Although the X4 is the latest offering in Thomson?s stable, its design however, is not proprietary. The X4 shares the popular one piece CNC?d body coupled with a 4-bolt faceplate and a 2-bolt steerer tube clamp. While we have no doubt that this is one of the most efficient designs currently, we were disenchanted that Thomson has not been able to churn up some radical new innovations that will excite the community.

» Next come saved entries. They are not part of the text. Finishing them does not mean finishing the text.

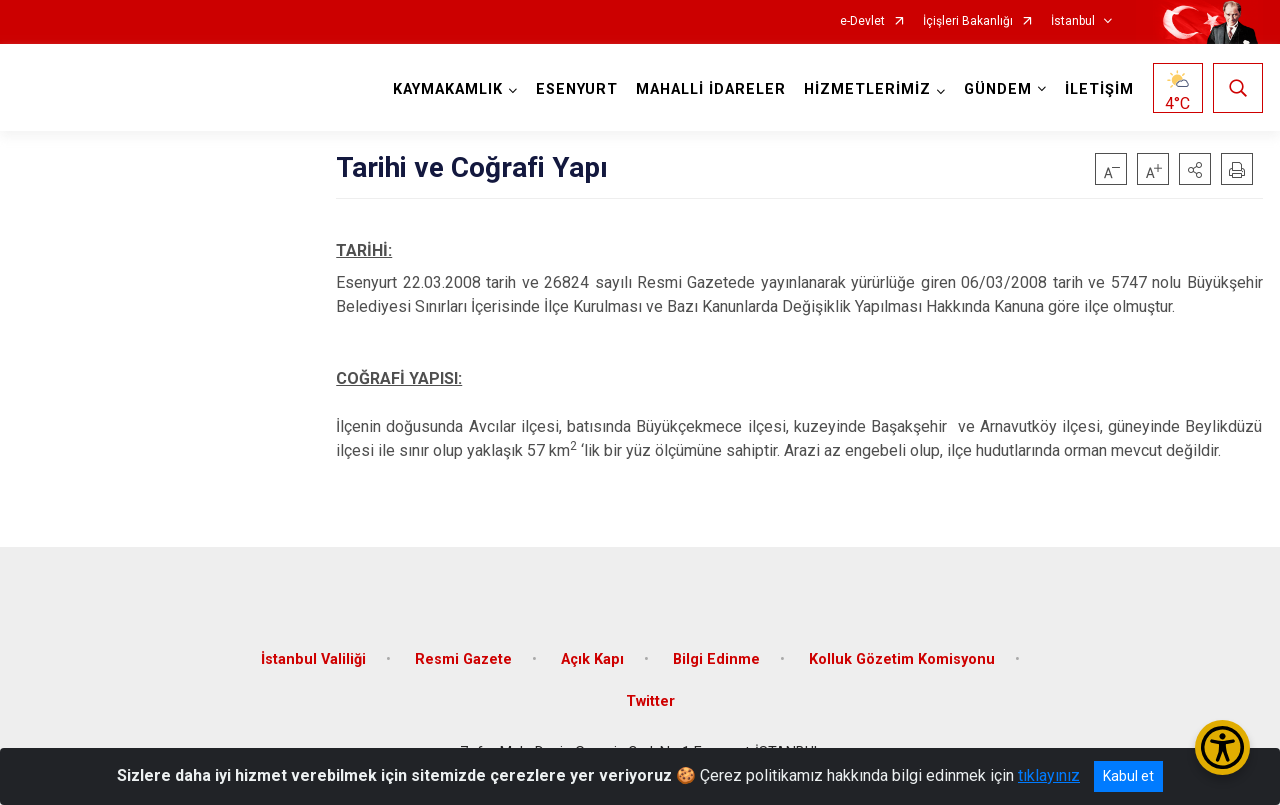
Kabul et (1128, 776)
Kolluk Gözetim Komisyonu (902, 659)
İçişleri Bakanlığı (968, 21)
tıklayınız (1049, 775)
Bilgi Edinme (716, 659)
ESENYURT (577, 89)
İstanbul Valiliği (313, 659)
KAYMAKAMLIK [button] (448, 89)
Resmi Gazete (463, 659)
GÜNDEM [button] (998, 89)
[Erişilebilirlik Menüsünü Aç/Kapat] (1222, 747)
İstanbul (1073, 21)
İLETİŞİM (1099, 89)
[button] (1195, 169)
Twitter (650, 701)
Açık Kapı (592, 659)
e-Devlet (862, 21)
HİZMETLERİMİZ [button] (867, 89)
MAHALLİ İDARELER (711, 89)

Thomson claims that the new X4 has the highest strength to weight ratio among its competitors. While competitors? stems are built for very specific uses, Thomson claims that the X4 is very versatile and is even strong enough to be use confidently on Downhill and Freeride machines.
Does it work
If you are thinking of switching to the X4, you must remember that your handlebar needs to be replaced too. The new 31.8mm diameter clamp on the X4 is not compatible with the common 25.4mm diameter handlebar, thus rendering your current bar useless. Currently, the choices for the 31.8mm diameter handlebars are quite limited though we expect available choices to grow in a year or two. When mounting the handlebar, do take note not to tighten the face clamp bolts beyond 35in-lbs (4.0 Nm). This is especially important if you are mounting a carbon handlebar. When over-tightened, the user runs the risk of fracturing the carbon bar. In addition, observe the gaps between the faceplate and the stem after you have screw down the faceplate. The two gaps (below and above the handlebar) should be equal in distance. This ensures clamping pressure is evenly distributed around the clamp area.

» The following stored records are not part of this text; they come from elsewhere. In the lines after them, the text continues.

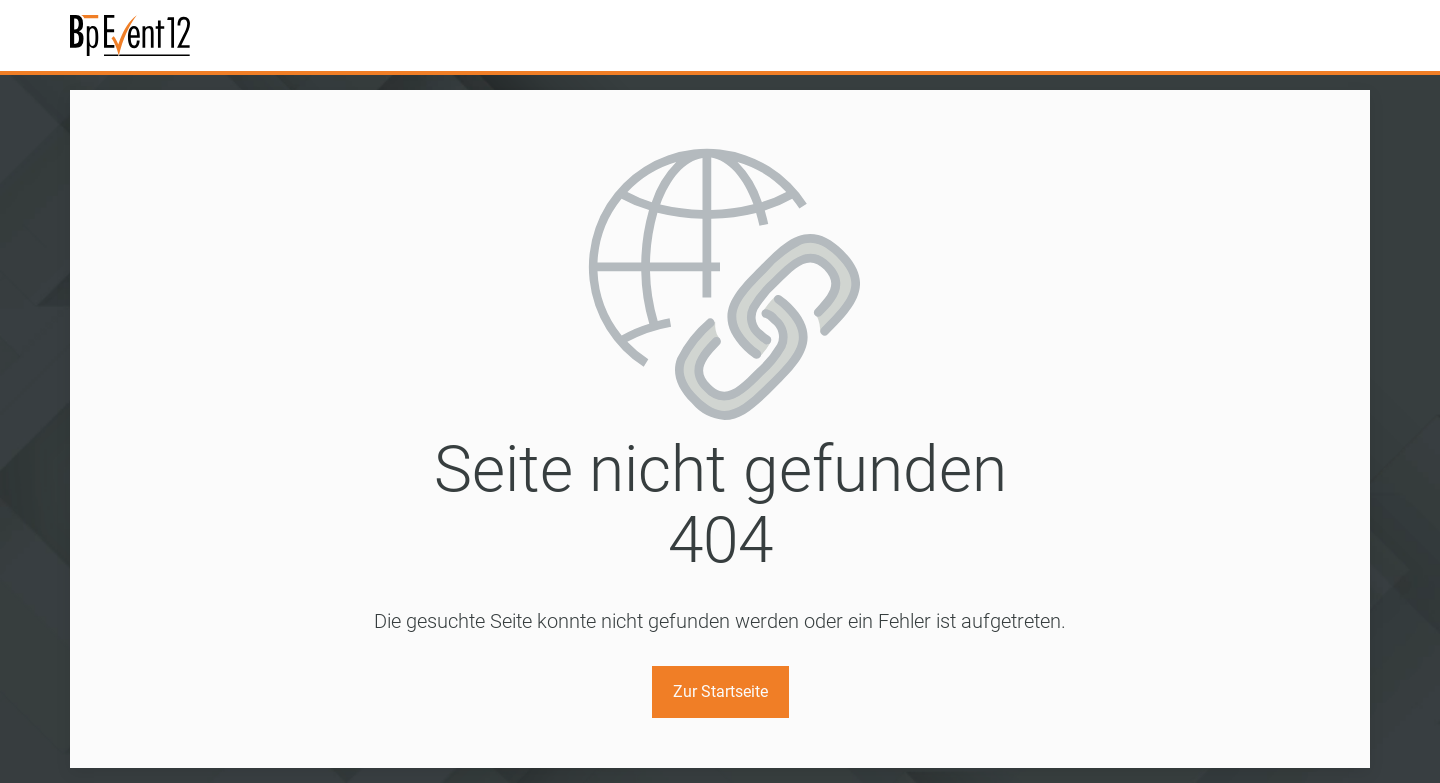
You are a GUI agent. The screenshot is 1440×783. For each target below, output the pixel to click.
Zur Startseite (720, 691)
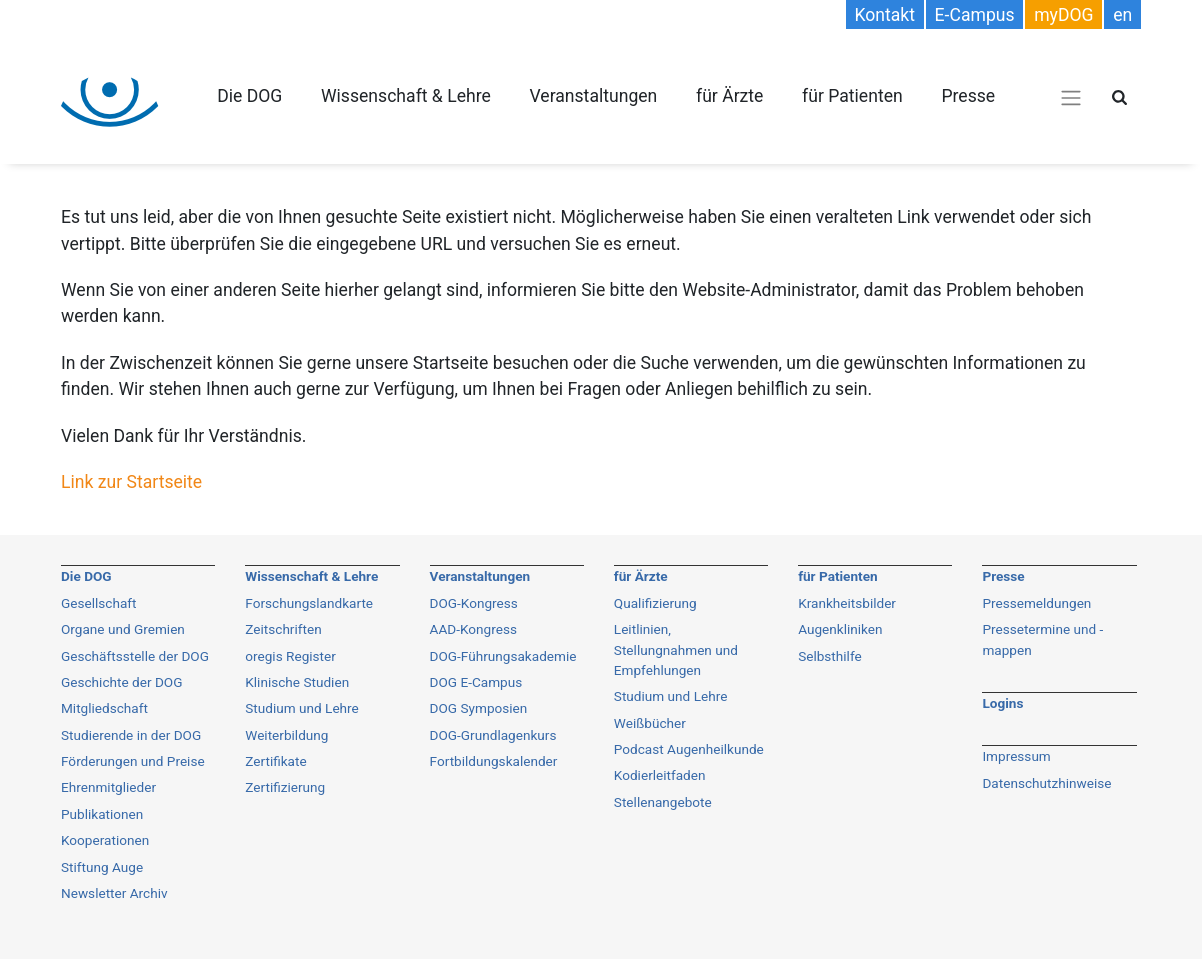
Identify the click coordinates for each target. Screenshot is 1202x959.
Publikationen (102, 814)
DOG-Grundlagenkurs (493, 735)
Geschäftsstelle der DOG (135, 656)
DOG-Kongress (474, 603)
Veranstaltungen (593, 96)
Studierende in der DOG (131, 735)
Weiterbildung (286, 735)
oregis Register (290, 656)
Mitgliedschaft (104, 708)
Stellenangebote (663, 802)
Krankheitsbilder (847, 603)
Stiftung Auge (102, 867)
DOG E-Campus (476, 682)
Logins (1002, 703)
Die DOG (249, 96)
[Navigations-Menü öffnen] (1071, 97)
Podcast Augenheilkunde (689, 749)
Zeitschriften (283, 629)
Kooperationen (105, 840)
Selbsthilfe (830, 656)
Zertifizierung (285, 787)
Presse (968, 96)
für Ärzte (729, 96)
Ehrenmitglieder (108, 787)
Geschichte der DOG (121, 682)
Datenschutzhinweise (1046, 783)
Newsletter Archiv (114, 893)
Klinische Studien (297, 682)
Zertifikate (275, 761)
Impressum (1016, 756)
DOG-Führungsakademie (503, 656)
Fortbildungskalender (494, 761)
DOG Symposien (479, 708)
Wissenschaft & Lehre (406, 96)
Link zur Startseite (131, 482)
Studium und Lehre (302, 708)
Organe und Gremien (123, 629)
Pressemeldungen (1036, 603)
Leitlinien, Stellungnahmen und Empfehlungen (676, 649)
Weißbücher (650, 723)
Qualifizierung (655, 603)
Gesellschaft (99, 603)
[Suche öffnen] (1119, 97)
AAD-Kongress (473, 629)
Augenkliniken (840, 629)
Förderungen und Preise (133, 761)
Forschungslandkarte (309, 603)
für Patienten (852, 96)
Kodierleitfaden (660, 775)
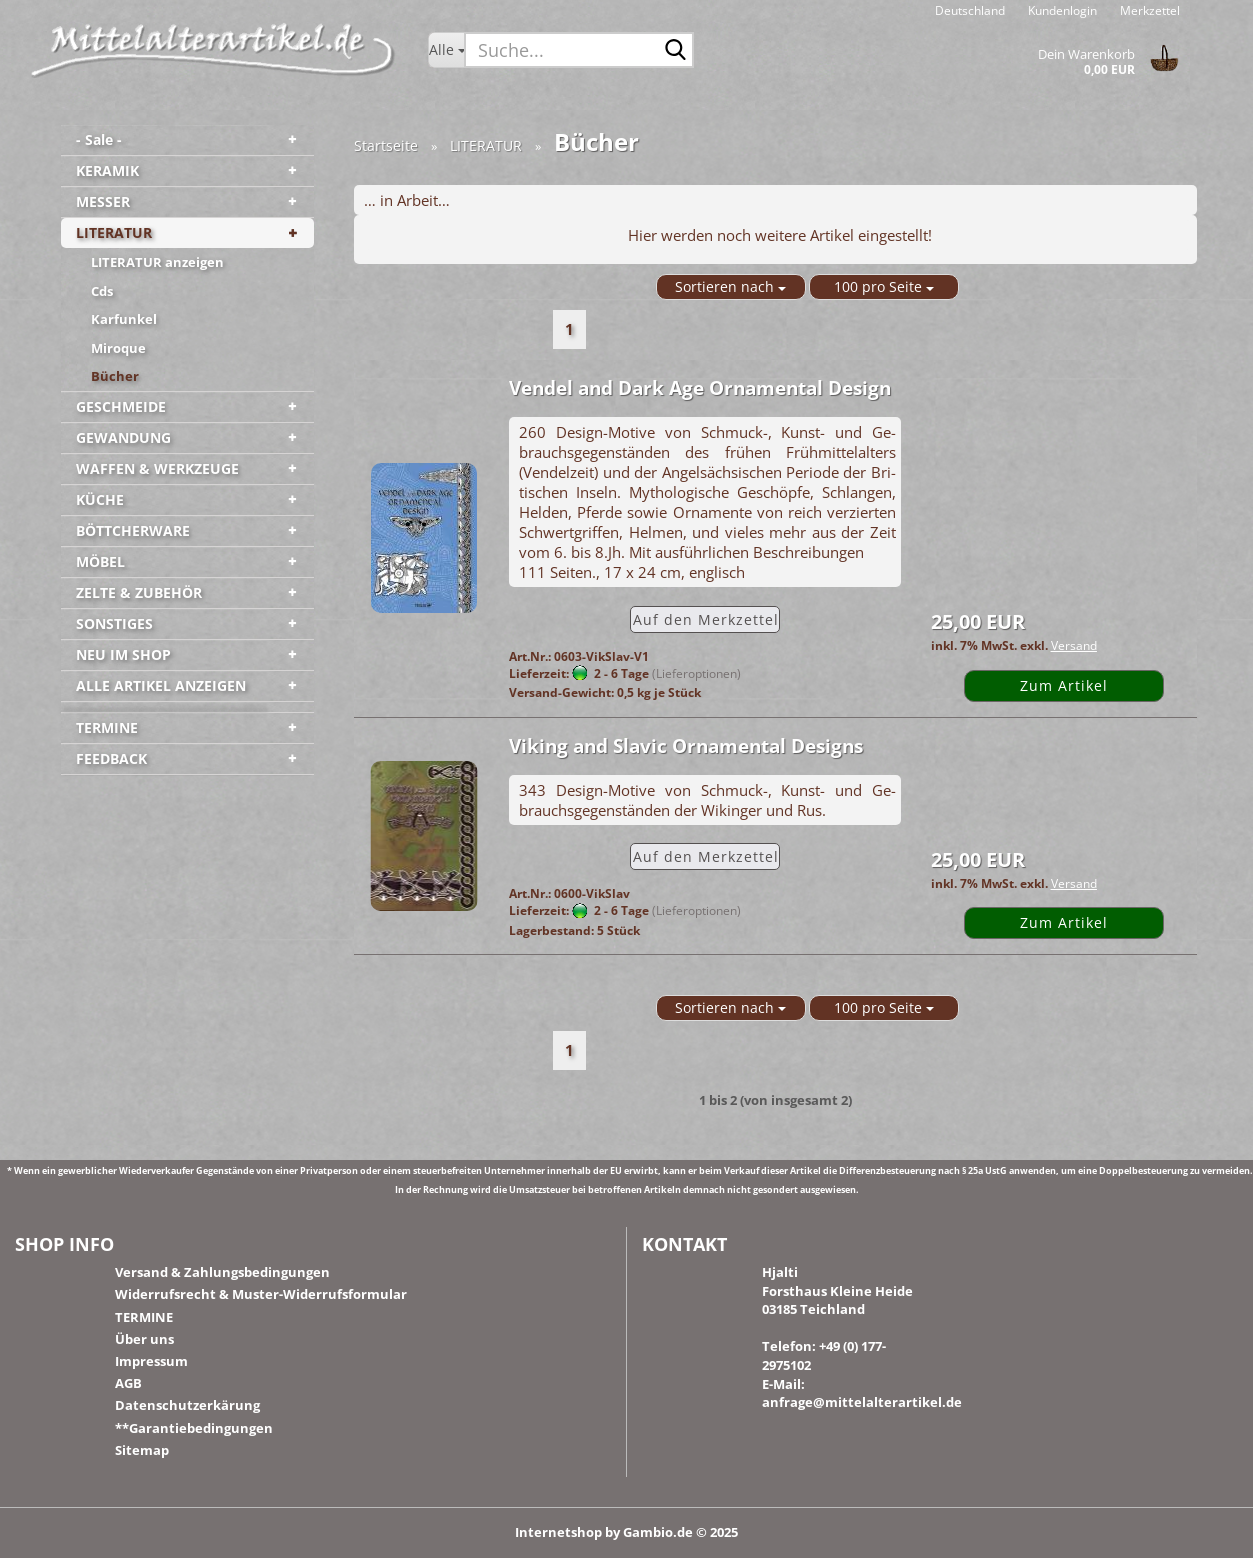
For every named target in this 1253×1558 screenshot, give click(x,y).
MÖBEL (100, 561)
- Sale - (99, 139)
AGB (128, 1383)
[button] (970, 10)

Having mounted the new stem and bar on our XC rigs, we took the bike to our usual testing ground. On paper, the oversized bars and its promise of better steering and stiffness looked hopeful. But on the ground, we realize that XC riders would not feel significant difference between the Elite and the X4. The X4 only feels marginally stiffer than the Elite in the trails. The moment we hit the tar road, we felt no discernable difference between the two. So unless you are a stiffness freak, or a weight weenie that happens to be a die-hard Thomson fan, we see no urgency in giving up your current stem for the new one.
The construction and quality of the stem is top notch and is nothing short of what we have come to expect from Thomson. If you are running a Downhill or Freeride monster and are thinking of putting your ride through a diet, the X4 might be a good consideration. Besides lightening up the bike, it also adds stiffness at the front end with the large diameter bars.
On the other hand, an average XC rider will not see a great difference between the X4 and the Elite. In the trail, the differences are subtle, and on the road, they feel the same.
If you are planning to build up a new bike, you might want to consider the X4 over the Elite due to the added stiffness and reduced weight. But if you already have a stem and are looking for a change, do remember to factor in the cost of a new handlebar when changing to the X4.